Até que encontrou com os seus dois desafetos e tomado de coragem achou que era o momento certo para mostrar quem que realmente mandava no pedaço. Num ímpeto impensado se atirou sobre os dois e travou uma luta desigual, porém, magnânima. Entre miados, rosnados e uivos estridentes os combatentes lutaram como bestas; como feras possessas. Após alguns minutos a bela gata possuída que foi pelo gato rajado chegou até a arena e se pôs ao lado do seu galante com os dentes e as unhas postas, portando-se não como uma gata delicada, mas sim, como uma tigresa.

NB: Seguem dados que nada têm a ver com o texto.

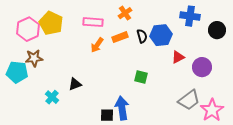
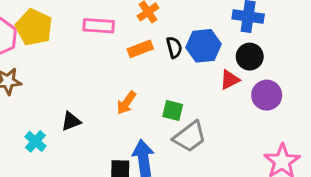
black circle: (217, 30) -> (250, 57), moved
orange arrow: (97, 45) -> (126, 103), moved
gray trapezoid: (189, 100) -> (190, 137), moved

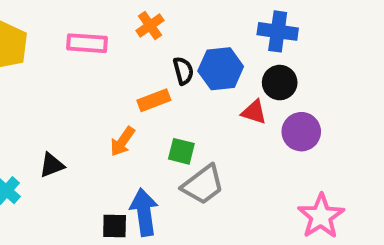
orange rectangle: (140, 49) -> (154, 100), moved
red triangle: (230, 80) -> (254, 112), turned 45

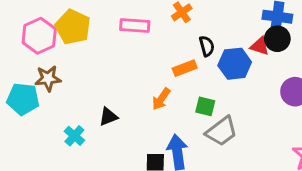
blue hexagon: (221, 69) -> (235, 64), moved
black circle: (280, 83) -> (277, 39), moved
red triangle: (254, 112) -> (260, 46), moved

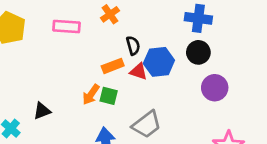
black circle: (277, 39) -> (198, 52), moved
red triangle: (260, 46) -> (139, 71), moved
green square: (205, 106) -> (109, 96), moved

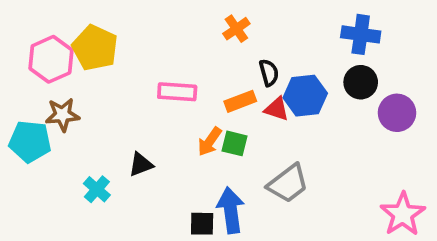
pink rectangle: (66, 27) -> (177, 92), moved
purple circle: (215, 88) -> (397, 113), moved

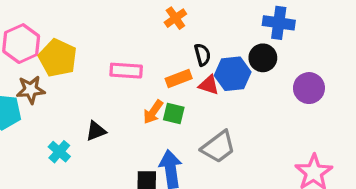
yellow pentagon: (95, 48) -> (58, 58), moved
black circle: (361, 82) -> (263, 58), moved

Agora, com ela ao seu lado o gato rajado buscou forças onde não mais tinha e com duas mordidas e algumas unhadas derrotou os seus contendores, que, arrastando as patas e com os rabos dentre as pernas pularam pelos casarões numa fuga frenética. Juntos, o gato rajado e sua heroína, foram se refestelar no quintal da pensão do Nonô, que devido aos restos de comida que eram atirados no terreiro, ajuntava deliciosos e suculentos pardais. O tempo passou e, após noites de intenso amor nos telhados dos casarões seculares a pequena cidade viu aumentada a população de felinos com uma ninhada de oito gatinhos e, pasmem, todos rajados.
Se alguém quiser contemplá-los é só ir até a cidade de Vila dos Palmares e à noite, em frente da coletoria estadual, se posicionar e esperar a Lua surgir que o gato rajado, sua querida dondoca e seus rebentos sairão para um passeio noturno.
A Vila dos Palmares fica...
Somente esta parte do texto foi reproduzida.